貧困は、人々の生活と社会全体に深く根ざした複雑な問題です。しかし、貧困を理解するためには、それが単一の状態ではなく、様々な類型に分類されることを認識することが重要です。主な貧困の種類には、絶対的貧困、相対的貧困、多次元的貧困のほか、状況的貧困や世代間貧困などがあります。それぞれの類型は異なる定義と測定方法を持ち、異なる地域や文脈で問題となっています。
絶対的貧困は、生存に必要な最低限の生活水準が満たされていない状態を指し、世界銀行の国際貧困ライン(2025年現在は1日3.00ドル)を基準として測定されます。これは主に途上国で問題となり、飢餓や住居なし、医療アクセス不可など、生存そのものが脅かされる深刻な状態を示します。一方、相対的貧困は社会内での相対的な経済的位置づけに基づき、先進国で主に使用されます。OECD基準では等価可処分所得が中央値の50%未満の状態と定義され、日本では2021年に15.7%の相対的貧困率が報告されています。

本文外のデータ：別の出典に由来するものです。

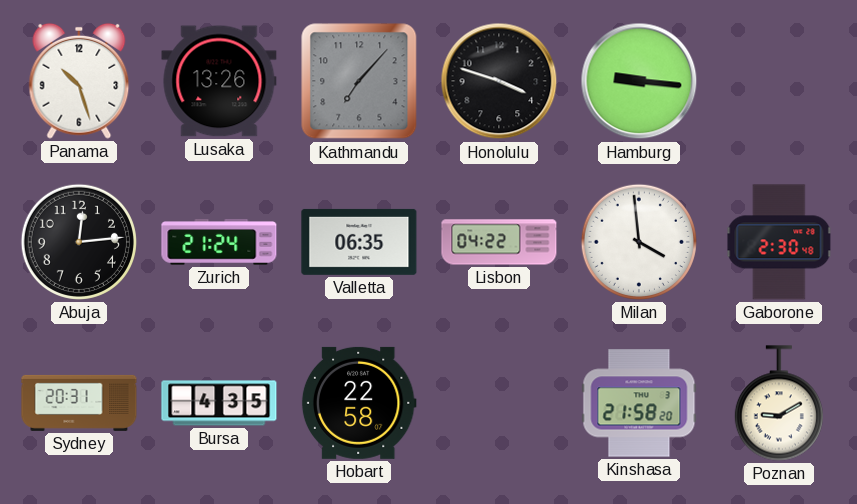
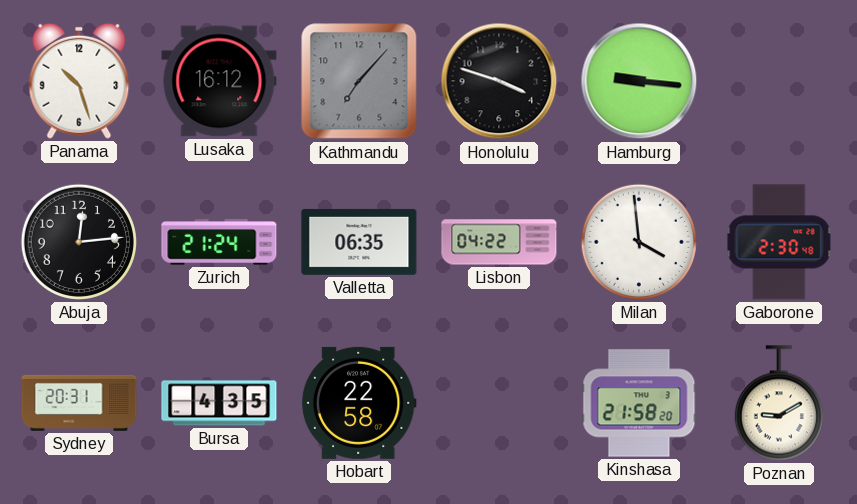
Lusaka: 13:26 -> 16:12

多次元的貧困は、所得だけでなく健康、教育、生活環境などの複合的な要素を含む概念です。UNDPとOPHIが開発した多次元的貧困指数(MPI)は、栄養状態、児童死亡率、就学年数、学校出席率、調理燃料、衛生設備、飲料水、電気、住居、資産の10指標から構成されます。2025年の報告では、世界に11億人(18.3%)の多次元的貧困人口が存在し、そのうち51%が子どもであることが明らかになりました。特に注目すべきは、多次元的貧困にある人々の83.5%が農村地域に居住していることです。

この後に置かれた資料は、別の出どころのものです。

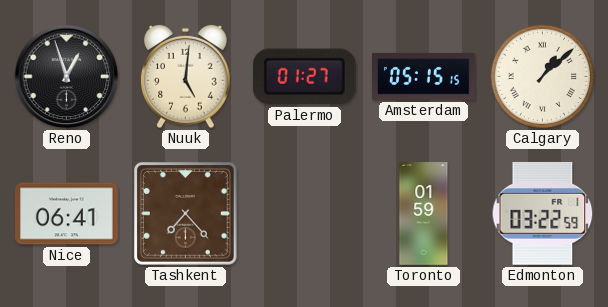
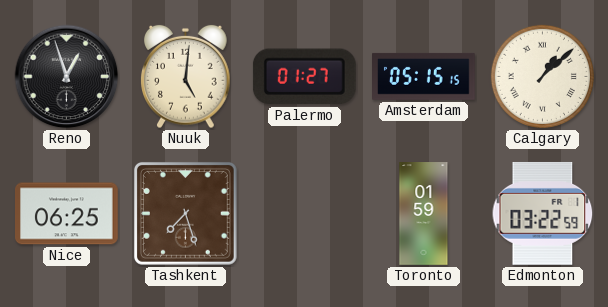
Nice: 06:41 -> 06:25
Tashkent: 7:23 -> 7:27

その他の貧困の類型として、状況的貧困、世代間貧困、慢性的貧困、都市貧困、農村貧困、ワーキングプアなどがあります。状況的貧困は失業や離婚、自然災害などの特定の出来事によって一時的に生じるもので、回復力が高い傾向があります。一方、世代間貧困は2世代以上にわたって続く貧困の連鎖であり、構造的な障壁を打破するための包括的な介入が必要です。ワーキングプアは働きながらも貧困状態にある状態で、日本では特に非正規雇用の増加とともに社会問題となっています。これらの類型を理解することは、効果的な貧困対策を立案する上で不可欠です。